Ich musste leicht schmunzeln, auch wenn mir nach dem, was ich in der Vision gesehen habe nicht danach zumute sein sollte.
"Ja. -aber ich habe etwas wirklich wichtiges herausgefunden!", ergänzte ich noch schnell.
Fohr nickte kurz und holte tief Luft.
"Ich verstehe schon, Mika. Aber was hälst du davon, wenn wir erst mal an Land schwimmen? Die anderen machen sich schon Sorgen um dich."
Erschrocken sah ich auf, nur um mich dann kleinlaut zu entschuldigen. Es machte mir ein ziemlich schlechtes Gewissen, so leichtsinnig gewesen zu sein und den anderen dadurch Sorge bereitet zu haben. 
Fohr legte mir aufmunternd eine Hand auf die Schulter: "Kopf hoch, Verstanden? Nun ja, irgendwie war es ja auch meine Schuld. Das mit dem schwimmen gehen zur Ablenkung war schließlich meine Idee, nicht wahr? Naja egal.

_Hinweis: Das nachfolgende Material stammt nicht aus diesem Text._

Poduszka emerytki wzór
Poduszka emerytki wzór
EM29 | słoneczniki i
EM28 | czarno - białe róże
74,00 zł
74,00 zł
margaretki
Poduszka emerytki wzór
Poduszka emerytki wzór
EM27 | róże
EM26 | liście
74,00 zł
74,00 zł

Auf zu den anderen!"
Sie packte meinen Arm und zog mich viel zu schnell hinter sich her durchs Wasser (definitiv keine angenehme Erfahrung).

...

Mein Arm schmerzte höllisch, als ich mich aus dem Wasser heraus an Land zog.

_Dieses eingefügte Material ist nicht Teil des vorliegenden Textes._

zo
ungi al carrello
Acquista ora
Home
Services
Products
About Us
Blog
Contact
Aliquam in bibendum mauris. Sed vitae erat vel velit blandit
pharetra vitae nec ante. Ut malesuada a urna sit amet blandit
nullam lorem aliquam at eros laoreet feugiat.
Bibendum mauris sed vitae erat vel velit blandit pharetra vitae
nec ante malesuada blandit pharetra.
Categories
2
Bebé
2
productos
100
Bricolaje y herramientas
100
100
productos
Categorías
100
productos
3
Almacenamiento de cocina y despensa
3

"Ich lebe", murmelte ich fassungslos während ich am eisigen Boden unter mir klebte. Fohr lachte nur amüsiert. Manchmal kam sie mir gruseliger vor als die Wasserschlange.
"Mika!"
Erschöpft hob ich meinem Kopf, nur um Jun und Yong um die Ecke auf uns zulaufen zu sehen.

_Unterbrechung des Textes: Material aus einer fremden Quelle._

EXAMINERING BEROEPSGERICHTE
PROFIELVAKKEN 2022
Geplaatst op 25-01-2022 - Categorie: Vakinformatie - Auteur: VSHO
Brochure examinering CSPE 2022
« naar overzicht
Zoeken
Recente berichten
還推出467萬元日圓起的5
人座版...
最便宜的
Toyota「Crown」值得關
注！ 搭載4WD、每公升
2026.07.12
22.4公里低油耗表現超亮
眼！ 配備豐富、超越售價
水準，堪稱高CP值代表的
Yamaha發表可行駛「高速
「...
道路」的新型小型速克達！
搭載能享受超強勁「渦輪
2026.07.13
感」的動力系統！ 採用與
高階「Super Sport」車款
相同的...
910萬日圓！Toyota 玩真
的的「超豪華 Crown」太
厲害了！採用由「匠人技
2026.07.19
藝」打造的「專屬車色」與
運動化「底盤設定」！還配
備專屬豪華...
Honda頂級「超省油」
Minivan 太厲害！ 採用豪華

"Was ist passiert? Du siehst halb ertrunken aus?", fragte Jun besorgt.
Ich deutete auf Fohr: "Sie müsste mal an ihren Transporttechniken feilen...".
Jun und Yong fingen an loszuprusten.
"Du lernst nie dazu, was? Nächstes Mal binden wir dich an einem Seil fest, sodass du nicht verloren gehen kannst", scherzte Yong grinsend.
Fohr und Jun nickten zustimmend und ich fühlte mich wirklich hintergangen.
"Dein Orientierungssinn war noch nie der beste... Leider", hörte ich Sayos vertraute Stimme neben mir.
"Ja, hackt nur alle auf mir herum", murmelte ich und rappelte mich triefend auf. Schnell ließ ich etwas Luft durch meine Kleider fahren und war im Nu wieder trocken. Wurde aber auch Zeit, denn ich fühlte mich schon wie ein Stück Brot im Wasser.
Fohr neben mir bändigte das Wasser aus ihrer Kleidung. Diesen Trick notierte ich mir gleich für später, könnte mal nützlich sein.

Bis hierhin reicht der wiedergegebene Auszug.